-- SOURCE MATERIAL follows --

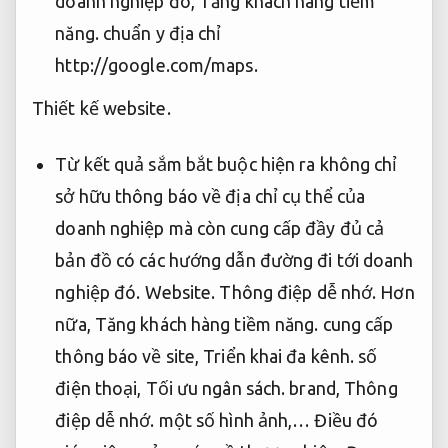
doanh nghiệp đó,
Tăng khách hàng tiềm
năng.
chuẩn y địa chỉ
http://google.com/maps.
Thiết kế website.
Từ kết quả sắm bắt buộc hiện ra không chỉ
sở hữu thông báo về địa chỉ cụ thể của
doanh nghiệp mà còn cung cấp đầy đủ cả
bản đồ có các hướng dẫn đường đi tới doanh
nghiệp đó.
Website.
Thông điệp dễ nhớ.
Hơn
nữa,
Tăng khách hàng tiềm năng.
cung cấp
thông báo về site,
Triển khai đa kênh.
số
điện thoại,
Tối ưu ngân sách.
brand,
Thông
điệp dễ nhớ.
một số hình ảnh,… Điều đó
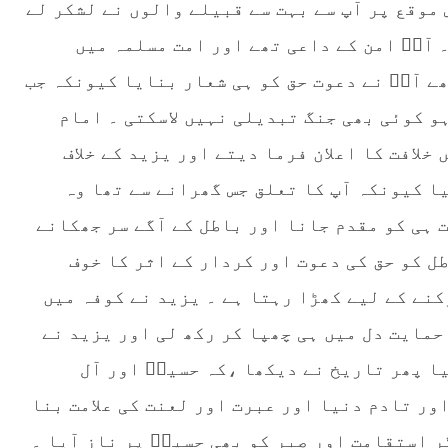
موقع پر آپ سے بہت سے قبیلے والوں نے لشکر لے
 آپؓ امن کے داعی تھے اور امت مسلمہ میں
ے آپؓ نے دعوت حق کو ہی شعار بنایا کیونکہ جب
ہو کوئی بھی جنگ تبدیلی نہیں لاسکتی ۔ امام
خلافت کا اعلان فرما دیتے اور یزید کے خلاف
یا کیونکہ آپ کا تعلق جس گھرانے سے تھا وہ
ت ہی کو مقدم جانا اور باطل کے آگے سر جھکانے
ل کو حق کی دعوت اور کردار کے اثر کا خوف
کنے کے لیے کھڑا رہتا ہے ۔ یزید نے کوفہ میں
حمایت دل میں ہی چھپا کر رکھ لی اور یزید نے
لیا پھر تاریخ نے دیکھا ،کہ حسینؓ اور آل
ور تادم دنیا اور عبرت اور لعنت کی علامت بنا
ر استقامت اور صبر کو بھی حسینؓ پر ناز آیا ۔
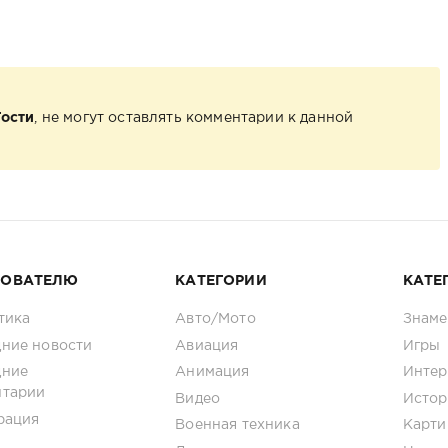
Гости
, не могут оставлять комментарии к данной
ЗОВАТЕЛЮ
КАТЕГОРИИ
КАТЕ
тика
Авто/Мото
Знаме
ние новости
Авиация
Игры
дние
Анимация
Интер
нтарии
Видео
Истор
рация
Военная техника
Карти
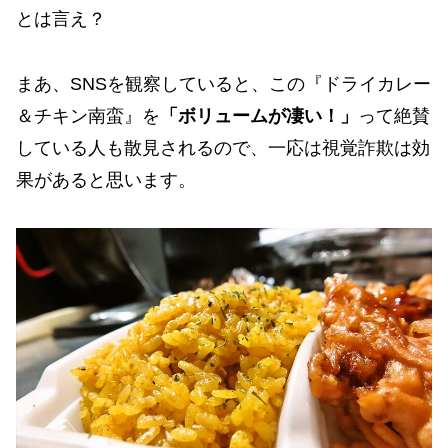
とは言え？
まあ、SNSを観察していると、この『ドライカレー
＆チキン南蛮』を
「ボリュームが凄い！」
って絶賛
している人も散見されるので、一応は視覚詐欺は効
果があると思います。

-- SOURCE MATERIAL concluded --

YOUR INSTRUCTIONS – Each line of the entries above that contains "khách" is to be copied.

EXERCISE OUTPUT –
Tăng khách hàng tiềm
Tăng khách hàng tiềm năng.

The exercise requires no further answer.